LTC (Linear/[Longitudinal] TimeCode) is a widely-used and beautifully-crafted protocol that tends to fly under our radar, and is one that hackers could learn plenty from. It’s used for synchronization of audio/video devices during media production and playback. LTC’s signal is almost digital but not quite: it doesn’t need a clock, and it has no polarity. Additionally, it mimics an audio signal really well, you can decode it at any playback speed, and many other benefits and quirks that [Jim] outlines. You do need to maintain the timings, though, and [Jim]’s article shows us how to keep them right while not inconveniencing your primary tasks. STM32F407ZET6
Using interrupts means that your main loop gets to do other things, effectively letting you run different kinds of tasks in the background. [Jim] implements an LTC protocol transmitter using interrupts fired off at a defined frequency, doing LTC data processing in the main loop, and the time-critical GPIO wiggling from inside the interrupt handler code. He explains the code structure and the nuances along the way, and in the end, even provides us with source code of a highly capable and configurable LTC transmitter project for us to study and reuse. Be it RF transmitter bitbanging, IR remote signal reception, UART emulation, or any other protocols your MCU lacks peripherals for, this is where you learn to get it working.
In [Jim]’s previous article, he’s gone to great lengths explaining the fundamentals of precision and accuracy, then putting these theories into practice again, using an ATMega. In the next write-up of this series, he would like to create an LTC decoder, teaching us even more about properly using interrupts for timing-sensitive tasks. We can’t wait!
LTC is not trivial to implement fully, especially when reading it at different speeds and using it to sync tape transports or other hardware. 20+ years ago, the few systems capable of syncing tape machines cost thousands. This article is great; I’m really looking forward to seeing the followup on reading LTC.
I believe the same protocol is used for S/PDIF and AES/EBU.
S/PDIF and AES/EBU use manchester encoding, with a bit of “weirdness” added to synchronize on frames, and manchester always has a transition in the center of a bit.
I’ve also done ISR based serial decoding and the main limits are ISR latency and the speed at which you can handle ISR’s. My application was for catching DCF-77 signals, so with a pulse only once a second it was quite easy on the microcontroller. I already had a clock-tick timer ISR (at either 100Hz or 1kHz, can’t remember) so measuring the pulse with in the ISR was just comparing two numbers. For me, this method had two benefits. Because it fully runs in ISR’s, all code is local there, so it does not complicate the flow of the main program. Also, by measuring the actual pulse widths generated by the DCF-77 radio you can make an estimate of the signal quality.

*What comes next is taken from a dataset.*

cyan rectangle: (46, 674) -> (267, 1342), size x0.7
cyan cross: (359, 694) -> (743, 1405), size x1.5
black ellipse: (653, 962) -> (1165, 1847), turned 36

>LTC’s signal is almost digital but not quite: it doesn’t need a clock, and it has no polarity.
What? How does that make it not digital? Not needing a clock just means it’s asynchronous (like UART), and being polarity insensitive (differential encoding) is a fairly common requirement for line codes.

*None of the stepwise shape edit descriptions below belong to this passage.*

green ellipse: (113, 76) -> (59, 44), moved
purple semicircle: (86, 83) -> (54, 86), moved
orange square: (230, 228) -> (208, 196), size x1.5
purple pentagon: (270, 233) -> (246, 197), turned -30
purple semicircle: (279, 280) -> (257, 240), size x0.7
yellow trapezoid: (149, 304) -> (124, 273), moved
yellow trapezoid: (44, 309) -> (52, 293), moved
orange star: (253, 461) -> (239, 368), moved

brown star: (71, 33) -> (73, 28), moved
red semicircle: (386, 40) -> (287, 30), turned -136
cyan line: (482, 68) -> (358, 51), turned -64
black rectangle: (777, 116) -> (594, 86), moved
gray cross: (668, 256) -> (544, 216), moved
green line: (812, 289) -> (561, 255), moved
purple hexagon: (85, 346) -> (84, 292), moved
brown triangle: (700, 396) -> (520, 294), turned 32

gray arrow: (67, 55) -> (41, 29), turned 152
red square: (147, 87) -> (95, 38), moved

In fact, from your description and timing diagram, LTC is encoded using ‘Differential Manchester’, a fairly common digital line code.
As the cited article says, it’s actually bi-phase mark encoded, similar to Manchester. It is a digital signal, just adapted for analog transmission and recording. It does require a clock, but not a separate one — it’s self-clocking.
Bi-phase mark encoded is just another name for Manchester. There’s no difference.
>It does require a clock, but not a separate one — it’s self-clocking.
Yes, that’s how just about every asynchronous line code works.
Manchester coding is also called biphase level coding. Biphase mark coding is one form of Differential Manchester. As you say, all such codes share some characteristics.
“it doesn’t need a clock, and it has no polarity.”
That hurts. Should read: “it is self-clocking and DC-free”
I might plan to reverse engineer the one out of a Sinclair Interface 1 expansion ROM, since that can get 19,200 out of a 3.5ish Mhz Z80
A word of warning: every time you do something with interrupts in an Arduino, remember that Arduino “secretly” uses an interrupt to service the millisecond counter and to push bytes into the serial buffer – so you will either mess up Arduino’s internal timekeeping, break delay and serial functions, or Arduino may mess up your ISR timing.
Either you accept that your servo, stepper, etc. routines will be jittery, or you disable the other interrupts and risk causing weird bugs with almost everything you do with various Arduino libraries.